Well, my heart broke over that shoe. From some unbidden source, a tidal wave of compassion welled up in me and threatened to bring me, too, to the pavement. Buddhists and yoga practitioners speak of the power of the one-pointed mind. In those dramatic moments on the street, I tell you that my whole body was tense with straining toward this other human being; my mind was knife-edged, utterly one-pointed. Every cell in my body vibrated as I focused, unthinkingly, on that poor soul. Everything else fell away. I felt, too, that somehow my presence was necessary--I had to connect to him, send my prayer for his recovery on invisible channels that crossed the street and fed into the tubes that were trying to save his life.

At last, they prepared him for transfer to the hospital. He was carefully wrapped in huge sheets of something that looked like silver foil, and lifted onto a gurney. He was moaning very loudly now, the pain ripping through him and oozing out of him in spurts and spasms like blood. It was ghastly to behold. They loaded him into an ambulance, the doors snapped shut, and it roared off. The other vehicles left: police, medics, traffic cops--they shot away in their cars and on their motorcycles, to attend to other business, other emergencies. Those of us that had gathered were left there, in sudden silence. The sun was warm and bright. An almost bereft feeling rippled through the crowd, like the faintest of breezes, and we slowly dispersed. My heart was thumping in my chest. I felt spent and exhausted. I got on my bike and tried to ride home, but I kept stopping, trying to catch my breath and calm the adrenalin bubbling inside of me. My body was shaking. I finally made it.

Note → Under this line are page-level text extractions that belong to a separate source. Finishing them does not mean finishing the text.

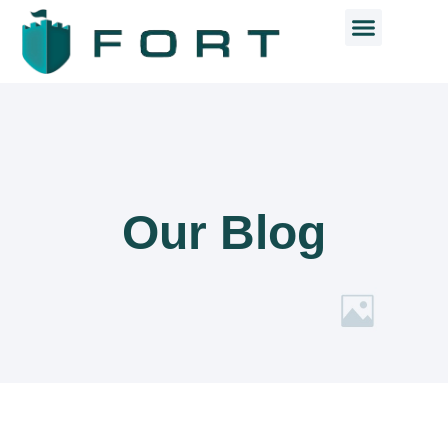
Our Blog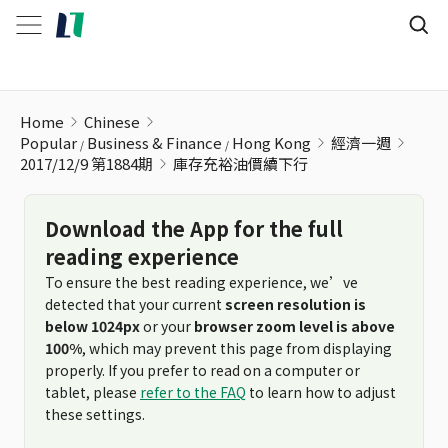
庫存充裕油價續下行
Home
Chinese
Popular
Business & Finance
Hong Kong
經濟一週
2017/12/9 第1884期
庫存充裕油價續下行
Download the App for the full
reading experience
To ensure the best reading experience, we’ve
detected that your current
screen resolution is
below 1024px
or your
browser zoom level is above
100%
, which may prevent this page from displaying
properly. If you prefer to read on a computer or
tablet, please
refer to the FAQ
to learn how to adjust
these settings.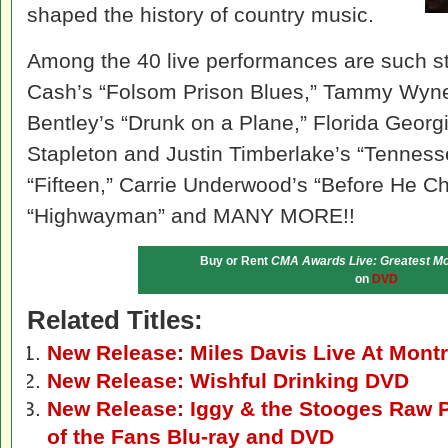
shaped the history of country music.
Among the 40 live performances are such s
Cash’s “Folsom Prison Blues,” Tammy Wynet
Bentley’s “Drunk on a Plane,” Florida Georg
Stapleton and Justin Timberlake’s “Tennesse
“Fifteen,” Carrie Underwood’s “Before He Ch
“Highwayman” and MANY MORE!!
Buy or Rent
CMA Awards Live: Greatest M
on
DVD
Related Titles:
New Release: Miles Davis Live At Mon
New Release: Wishful Drinking DVD
New Release: Iggy & the Stooges Raw P
of the Fans Blu-ray and DVD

The next day, I scanned the paper for news of him. I read that in Via Lamarmora at 2pm on the previous day, a young man, 18 years-old, had apparently jumped out of the fifth-floor window of his home, intending to commit suicide. He lived alone with his mother--who was separated from the boy's father--though she was not home at the time he jumped. It was not apparent why he did it--he had no known emotional problems or bad habits, no trouble in school or with girls. Though everything was done to stabilize him at the scene, he had suffered severe internal injuries and died shortly after arrival at the hospital.

This stayed with me for months, dear Readers. The image of that poor, broken body lying alone on the sidewalk haunted me--he was so utterly alone. But it ran deeper than that. I wondered at the depth of despair that could drive someone to throw their body and soul out of a window to crash onto the cruel pavement five storeys below. I marvelled at the courage it took that young man to leap into the abyss and free-fall toward a hideous death. Why did that same lion's share of courage fail him in life? Fail to help him face whatever tormented him? Fail to assure him that things were bound to get better, if only he persevered?

I am so very very sorry for that boy. Every time I pass that building and that spot on the pavement in front--and I pass it every day--I think of him. The image remains. And at the same time, I am thankful that my life has not known the kind of despair that makes jumping out of a window a less courageous act than facing down and conquering that same despair, and enduring. I hope that no one I care about ever experiences that kind of hopelessness.